Task objective: Because the entries hold pictures, reproduce only their words, exactly as written.

[Collected data]

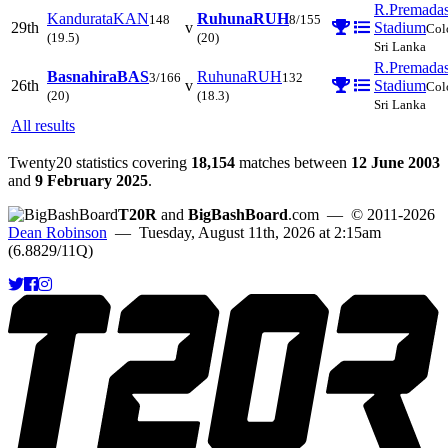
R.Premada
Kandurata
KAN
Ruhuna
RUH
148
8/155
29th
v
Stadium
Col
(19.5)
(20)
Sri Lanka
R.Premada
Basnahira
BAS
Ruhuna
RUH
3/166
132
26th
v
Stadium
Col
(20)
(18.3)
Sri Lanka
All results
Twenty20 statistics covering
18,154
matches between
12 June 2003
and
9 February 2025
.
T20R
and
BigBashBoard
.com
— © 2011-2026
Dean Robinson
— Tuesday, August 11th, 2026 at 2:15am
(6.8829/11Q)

Solution:
R.Premada
Kandurata
KAN
Ruhuna
RUH
148
8/155
29th
v
Stadium
Col
(19.5)
(20)
Sri Lanka
R.Premada
Basnahira
BAS
Ruhuna
RUH
3/166
132
26th
v
Stadium
Col
(20)
(18.3)
Sri Lanka
All results
Twenty20 statistics covering
18,154
matches between
12 June 2003
and
9 February 2025
.
T20R
and
BigBashBoard
.com
— © 2011-2026
Dean Robinson
— Tuesday, August 11th, 2026 at 2:15am
(6.8829/11Q)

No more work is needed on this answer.